Les pages qui suivent en constituent la première partie, qui cherche à mettre en lumière les fondements théoriques de l'économie islamique, à partir d'une présentation de deux penseurs musulmans : Ibn Khaldûn et Mohammed Baker al-Sadr. Le choix de ces deux penseurs se justifie par leur valeur emblématique : si le premier constitue l'une des figures de référence de la pensée islamique classique, c'est en tant que penseur musulman qu'il élabore sa théorie des échanges, de la propriété et du commerce. Pour des raisons qui tiennent aussi bien à la nature de sa méthodologie qu'au contexte historique dans lequel il s'inscrit, Ibn Khaldûn ne cherche nullement à poser les fondements d'une économie islamique conçue comme modèle spécifique de gestion et d'allocation des ressources.
En revanche, chez al-Sadr, c'est bien le passage d'une pensée musulmane de l'économie en général à la constitution d'une économie proprement islamique que nous assistons, sans que les règles rationnelles qui président à l'élaboration d'un système soit pour autant abandonnées.

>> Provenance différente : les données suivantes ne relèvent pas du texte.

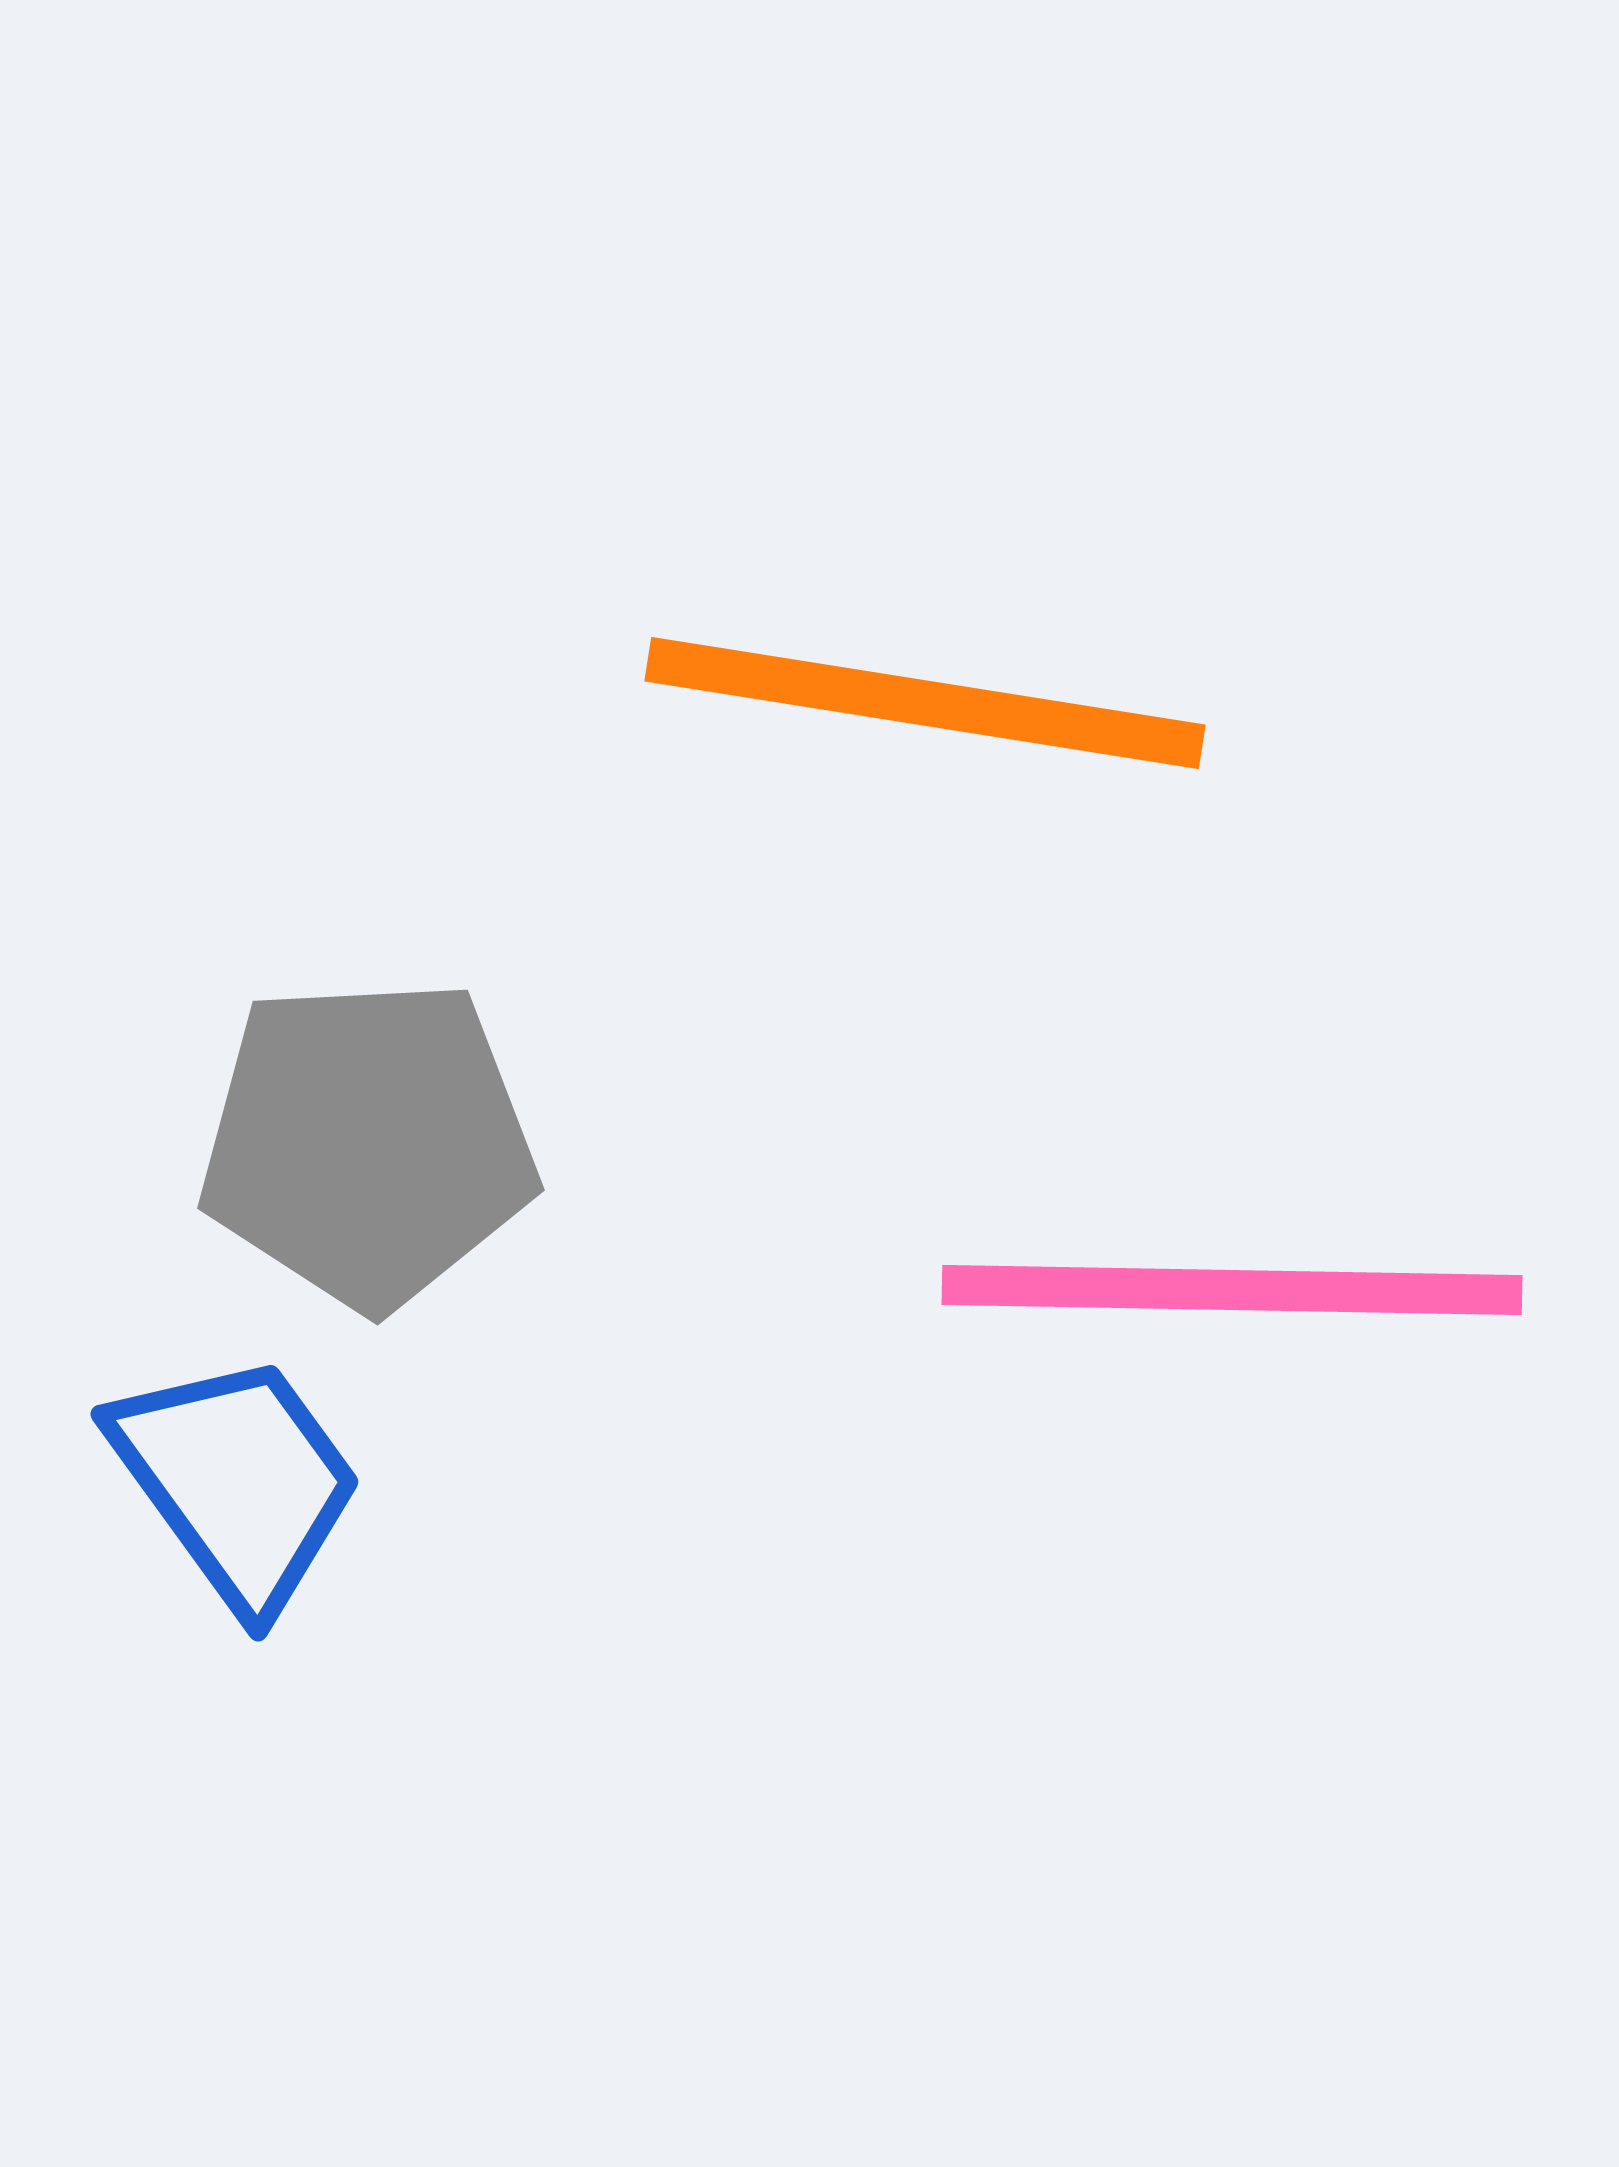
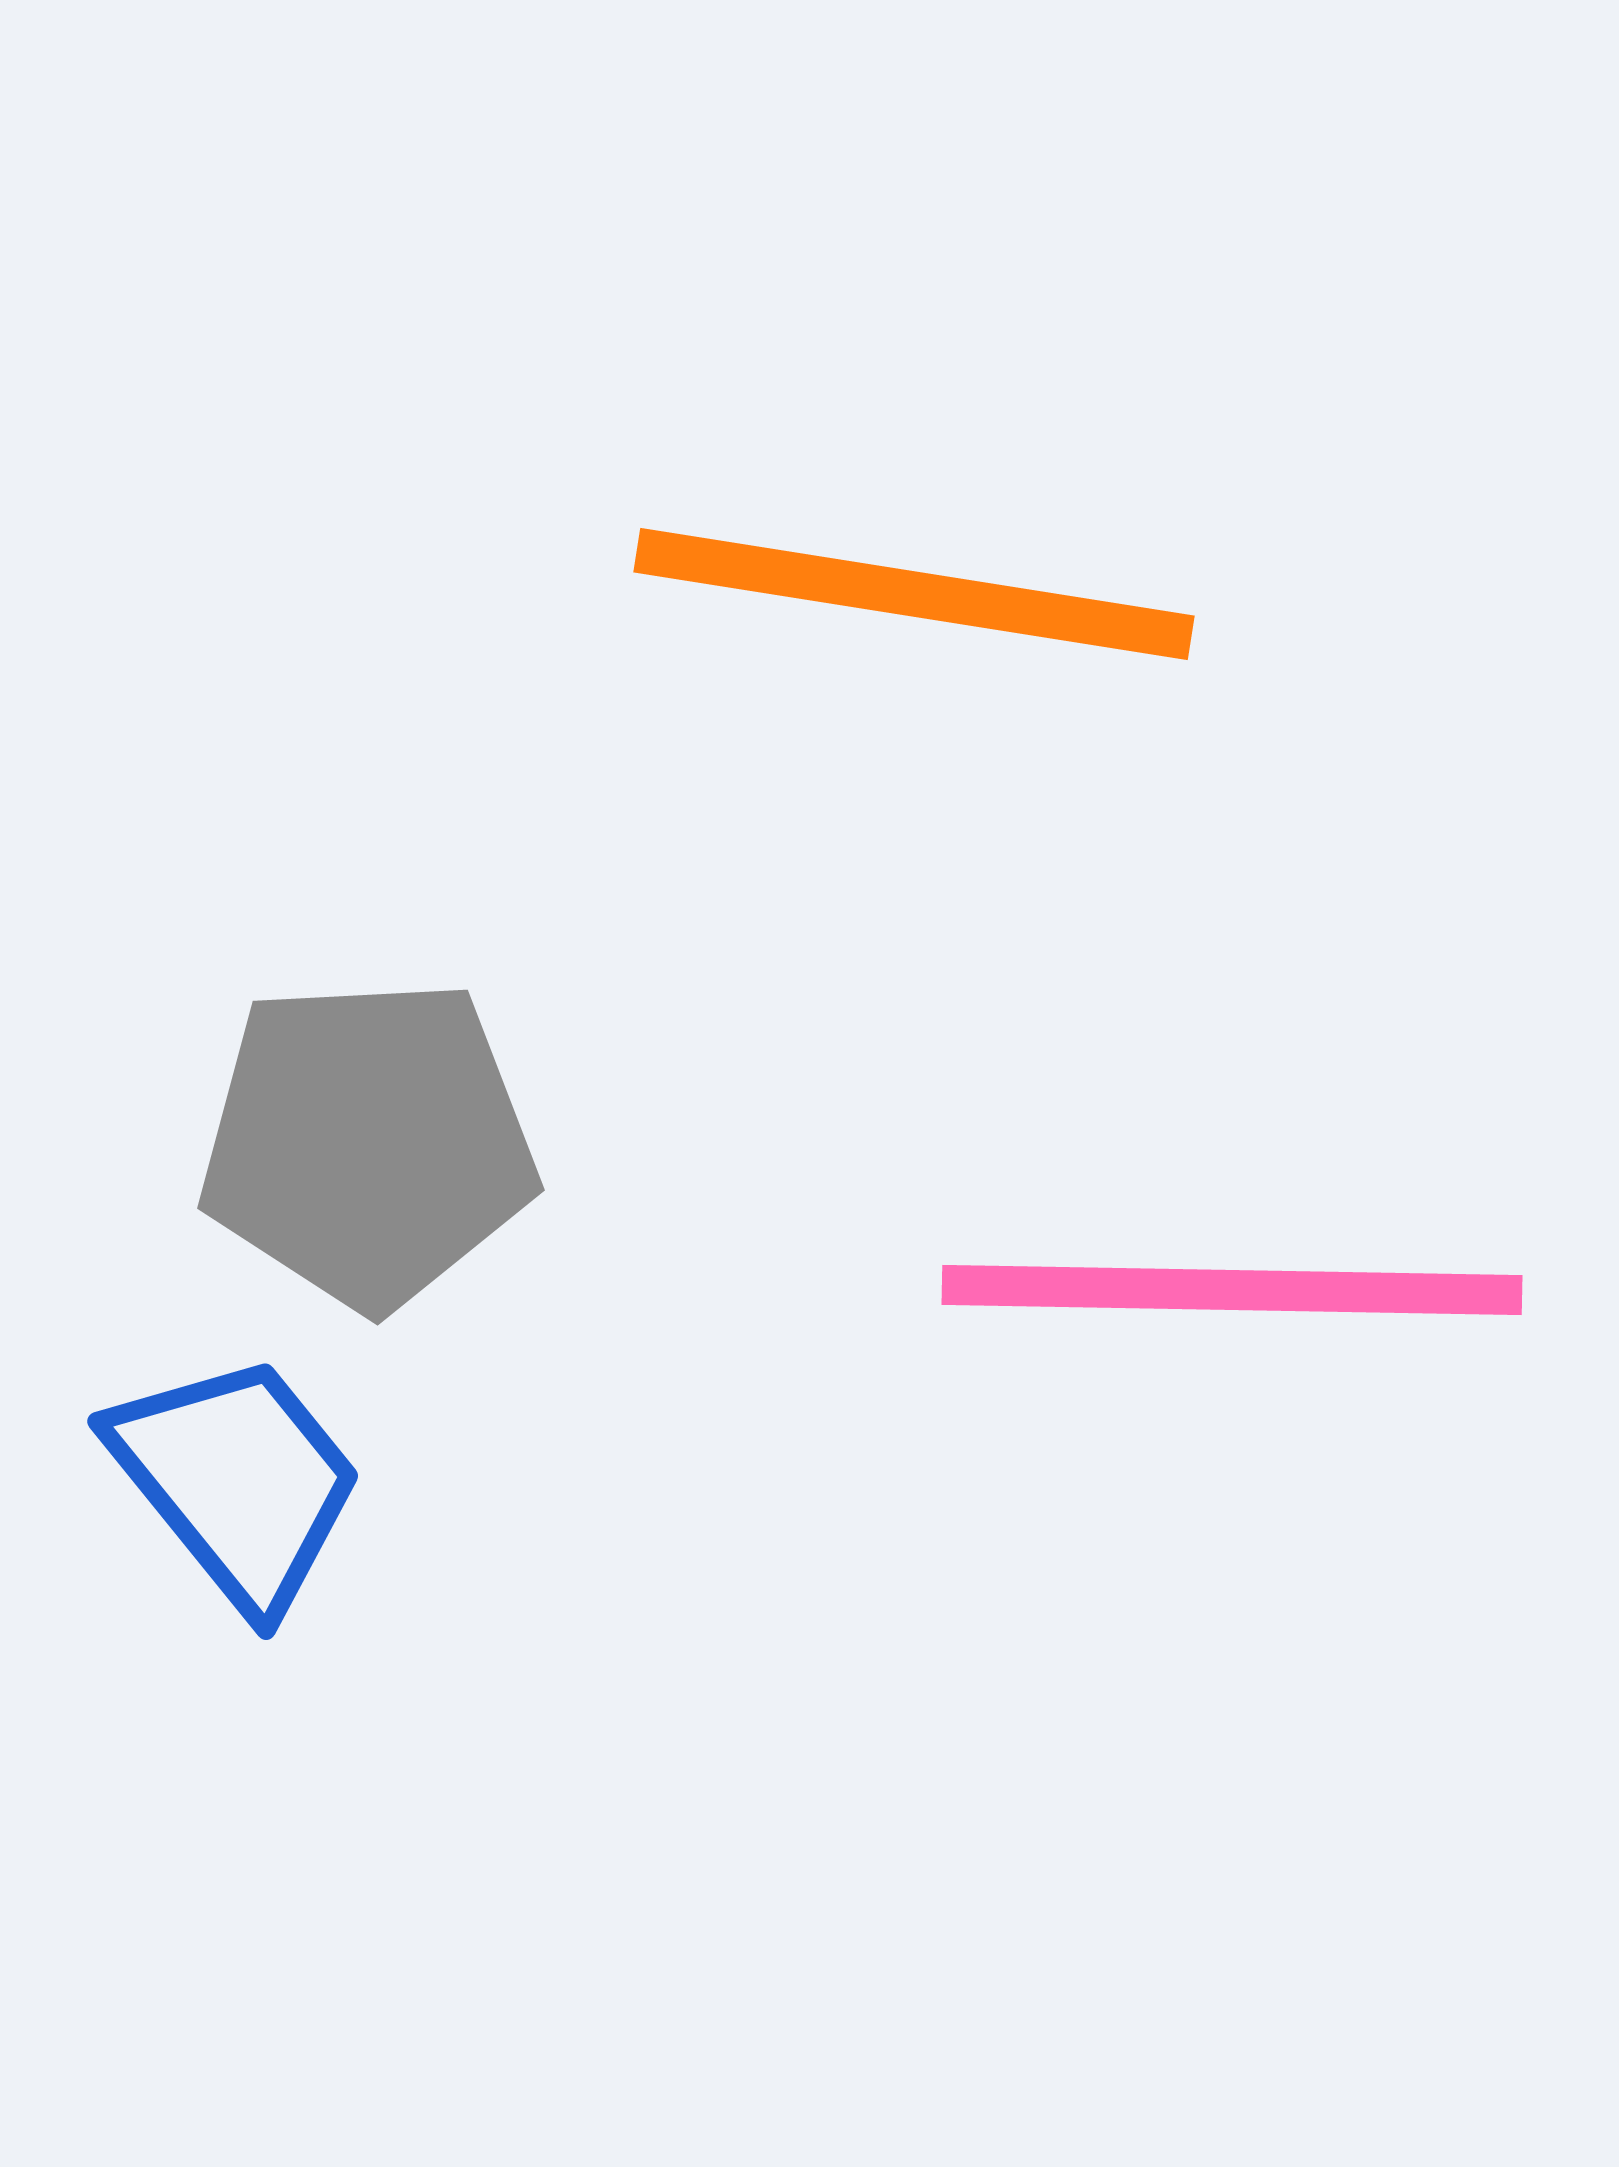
orange line: moved 11 px left, 109 px up
blue trapezoid: rotated 3 degrees counterclockwise
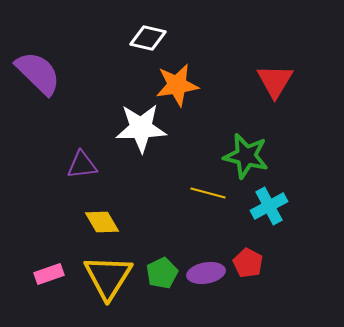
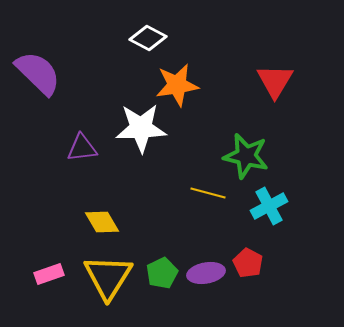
white diamond: rotated 15 degrees clockwise
purple triangle: moved 17 px up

Cette double présentation nous est apparue nécessaire pour trois raisons ; la première est que l'économie islamique n'a rien d'une élaboration utopique au sein de laquelle le « devoir-être » présiderait à l'énonciation de principes et de normes dont l'application effective serait considérée comme
évidente — ou secondaire. La deuxième est que, si l'importance de la pensée islamique est aujourd'hui reconnue par les historiens concernant l'étude des sources de la « Renaissance » européenne, il est en revanche moins admis que l'étude du corpus musulman pourrait présenter un intérêt théorique pour la compréhension et l'analyse critique des phénomènes contemporains. Enfin, les débats que suscite actuellement la « finance islamique » indiquent l'urgence d'une clarification de ce qui, au sein de l'économie islamique, constitue un prolongement de la tradition classique, et ce qui en constitue une reformulation radicale.
Si les penseurs musulmans n'ont pas attendu Adam Smith ou Ricardo pour interroger les fondements de l'économie politique, l'élaboration d'une économie islamique conçue comme alternative au capitalisme et au socialisme est — évidemment — récente ; or c'est sur ce projet que repose l'essentiel des applications concrètes de l'économie islamique contemporaine. Un travail ultérieur cherchera à étudier ces applications, à la lumière de cette analyse théorique ; cet ordre d'exposition rejoint ainsi la dynamique de l'économie islamique elle-même, laquelle a été pensée sous sa forme théorique avant de trouver ses applications concrètes.